### Listed records ###
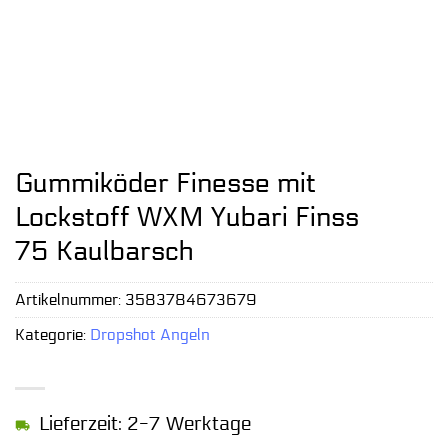
Gummiköder Finesse mit
Lockstoff WXM Yubari Finss
75 Kaulbarsch
Artikelnummer:
3583784673679
Kategorie:
Dropshot Angeln
Lieferzeit: 2-7 Werktage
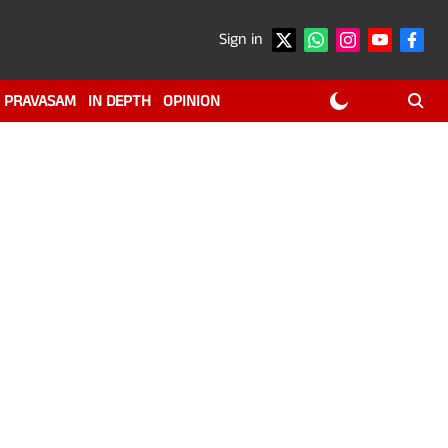
Sign in
PRAVASAM
IN DEPTH
OPINION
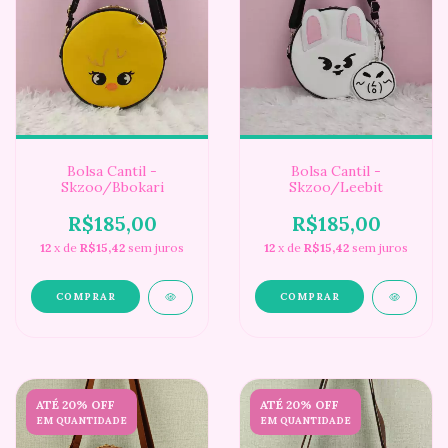
Bolsa Cantil -
Bolsa Cantil -
Skzoo/Bbokari
Skzoo/Leebit
R$185,00
R$185,00
12
x de
R$15,42
sem juros
12
x de
R$15,42
sem juros
ATÉ 20% OFF
ATÉ 20% OFF
EM QUANTIDADE
EM QUANTIDADE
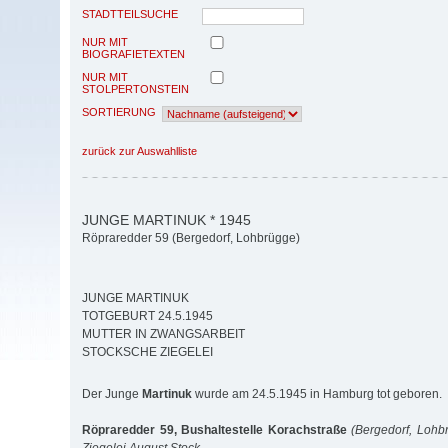
STADTTEILSUCHE
NUR MIT
BIOGRAFIETEXTEN
NUR MIT
STOLPERTONSTEIN
SORTIERUNG
zurück zur Auswahlliste
JUNGE MARTINUK * 1945
Röpraredder 59 (Bergedorf, Lohbrügge)
JUNGE MARTINUK
TOTGEBURT 24.5.1945
MUTTER IN ZWANGSARBEIT
STOCKSCHE ZIEGELEI
Der Junge
Martinuk
wurde am 24.5.1945 in Hamburg tot geboren.
Röpraredder 59, Bushaltestelle Korachstraße
(Bergedorf, Lohb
###
> Exercise goal
Going through the records above line by line, tally those with the word "Bergedorf" and answer with the number only.

> Answer space
2